The Dangerous New Argument
The most dangerous assault on Black voting rights today doesn’t come with poll taxes or literacy tests. Instead, it comes wrapped in constitutional language and dressed up as fairness.
In Louisiana, Alabama, and Texas, state lawyers and conservative advocates have perfected a modern weapon: the claim that using race to fix racial discrimination is itself unconstitutional.
They twist the Equal Protection Clause — a protection born from the ashes of slavery — into a tool that weakens the very communities it was meant to protect. This is not just a policy dispute. It is discrimination in a new and more subtle form. This is the modern version of Jim Crow. Call him Jimmy — he smiles in your face and shakes your hand in the restaurant.
Why Race Was in the Law to Begin With
Section 2 of the Voting Rights Act was never an accident.

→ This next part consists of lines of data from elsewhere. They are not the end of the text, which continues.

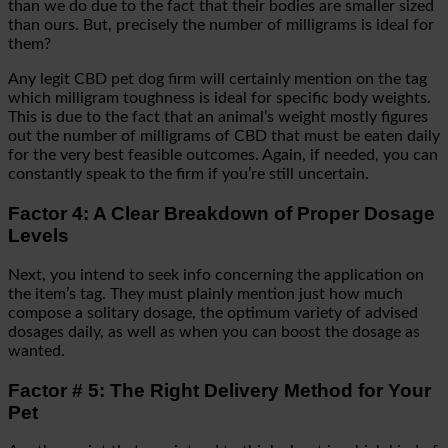
than we do due to the fact that their bodies are smaller sized
than ours. But, precisely the number of milligrams is ideal for
them?
Any legit CBD pet dog firm will certainly mention on the tag
which milligram toughness is ideal for specific body weights.
This is due to the fact that an animal’s weight mostly figures
out the number of milligrams of CBD that must be eaten daily
for the very best feasible outcomes. Again, if needed, you can
constantly speak to the firm if you’re still uncertain.
Factor 4: A Clear Breakdown of Proper Dosage
Levels
Next, you intend to seek info concerning the application on
the item’s tag. They must plainly mention just how much
compose a solitary dosage, the optimum variety of advised
dosages daily, as well as when you can boost the dosage as
wanted.
Factor # 5: The Right Delivery Method for Your
Pet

Congress put race front and center because race was the problem. The law aimed to stop decades of deliberate and planned attacks on Black political power.
Lawmakers designed the Act to use race intentionally — not to give one group an unfair advantage, but to repair centuries of targeted harm. Calling this intentional repair “reverse discrimination” mocks history and insults justice.
Louisiana: The Messy Example
In Louisiana, the voting rights fight has turned into a legal maze. In 2022, federal judge Shelly Dick ruled that the state’s congressional map diluted Black voting power. She ordered lawmakers to create a second majority-Black district.
The legislature complied. Soon after, another court declared the new map unconstitutional, calling it an illegal racial gerrymander. This left voters stuck between two conflicting rulings.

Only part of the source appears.